### [EXERCISE]
For each line of the data below that contains "feed", return that line.

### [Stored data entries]
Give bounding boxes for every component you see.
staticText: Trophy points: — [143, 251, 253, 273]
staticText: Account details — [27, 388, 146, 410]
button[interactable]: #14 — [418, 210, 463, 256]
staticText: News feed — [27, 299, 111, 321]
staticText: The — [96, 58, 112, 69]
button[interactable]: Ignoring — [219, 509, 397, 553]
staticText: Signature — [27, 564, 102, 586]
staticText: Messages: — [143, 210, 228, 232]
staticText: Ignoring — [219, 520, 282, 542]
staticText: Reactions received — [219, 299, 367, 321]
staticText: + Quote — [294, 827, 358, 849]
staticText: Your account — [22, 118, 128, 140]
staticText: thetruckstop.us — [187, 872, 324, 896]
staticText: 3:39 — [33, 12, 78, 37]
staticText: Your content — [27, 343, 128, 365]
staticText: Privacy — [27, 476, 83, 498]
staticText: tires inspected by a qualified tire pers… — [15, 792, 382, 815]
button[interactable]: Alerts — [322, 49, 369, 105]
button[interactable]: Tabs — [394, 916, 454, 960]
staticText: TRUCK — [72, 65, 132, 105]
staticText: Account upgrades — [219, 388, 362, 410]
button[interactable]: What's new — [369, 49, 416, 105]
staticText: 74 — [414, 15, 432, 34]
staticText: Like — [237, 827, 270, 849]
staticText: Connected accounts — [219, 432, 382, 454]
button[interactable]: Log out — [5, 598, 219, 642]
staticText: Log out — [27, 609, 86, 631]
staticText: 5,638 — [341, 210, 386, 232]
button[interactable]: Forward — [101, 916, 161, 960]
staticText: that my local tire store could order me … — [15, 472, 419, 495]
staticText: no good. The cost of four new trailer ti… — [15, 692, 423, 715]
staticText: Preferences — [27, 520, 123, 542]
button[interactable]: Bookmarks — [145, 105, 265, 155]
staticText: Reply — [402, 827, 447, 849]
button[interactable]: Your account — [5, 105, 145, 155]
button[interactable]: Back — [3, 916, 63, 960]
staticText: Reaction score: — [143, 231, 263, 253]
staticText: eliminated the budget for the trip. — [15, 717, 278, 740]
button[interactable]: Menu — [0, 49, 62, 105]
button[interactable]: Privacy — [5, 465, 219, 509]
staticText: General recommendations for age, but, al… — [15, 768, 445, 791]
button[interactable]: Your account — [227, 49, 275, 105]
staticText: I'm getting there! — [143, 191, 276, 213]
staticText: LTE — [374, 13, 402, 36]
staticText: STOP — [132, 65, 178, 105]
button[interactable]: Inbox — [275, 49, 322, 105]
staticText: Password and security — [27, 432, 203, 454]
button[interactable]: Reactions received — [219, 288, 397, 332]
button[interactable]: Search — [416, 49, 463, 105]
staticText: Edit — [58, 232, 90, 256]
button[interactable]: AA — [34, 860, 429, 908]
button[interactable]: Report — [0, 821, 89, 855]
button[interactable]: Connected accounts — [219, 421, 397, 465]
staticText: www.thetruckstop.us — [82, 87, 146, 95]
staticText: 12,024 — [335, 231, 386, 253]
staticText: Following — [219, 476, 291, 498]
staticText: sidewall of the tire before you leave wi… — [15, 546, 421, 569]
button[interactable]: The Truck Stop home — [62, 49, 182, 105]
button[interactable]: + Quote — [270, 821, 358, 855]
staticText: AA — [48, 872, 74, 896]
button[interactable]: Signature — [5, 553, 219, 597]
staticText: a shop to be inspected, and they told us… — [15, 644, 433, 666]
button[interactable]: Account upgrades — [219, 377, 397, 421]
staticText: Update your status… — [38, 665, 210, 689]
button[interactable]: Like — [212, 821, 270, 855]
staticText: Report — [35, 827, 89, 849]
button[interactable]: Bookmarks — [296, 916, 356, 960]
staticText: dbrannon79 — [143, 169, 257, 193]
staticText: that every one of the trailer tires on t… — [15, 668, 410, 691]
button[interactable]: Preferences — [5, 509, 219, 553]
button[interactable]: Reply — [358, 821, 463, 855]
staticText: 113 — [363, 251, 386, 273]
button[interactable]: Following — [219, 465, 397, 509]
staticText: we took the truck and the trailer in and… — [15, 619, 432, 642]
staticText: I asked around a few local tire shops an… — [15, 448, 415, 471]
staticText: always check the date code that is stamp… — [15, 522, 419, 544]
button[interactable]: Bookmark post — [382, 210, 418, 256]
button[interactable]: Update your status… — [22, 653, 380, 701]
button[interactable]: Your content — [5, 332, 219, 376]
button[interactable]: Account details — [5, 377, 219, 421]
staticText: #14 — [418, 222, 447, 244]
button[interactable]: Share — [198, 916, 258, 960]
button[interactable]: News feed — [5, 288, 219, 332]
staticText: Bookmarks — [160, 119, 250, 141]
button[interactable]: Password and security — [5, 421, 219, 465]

### [THE COMPLETED TASK]
staticText: News feed — [27, 299, 111, 321]
button[interactable]: News feed — [5, 288, 219, 332]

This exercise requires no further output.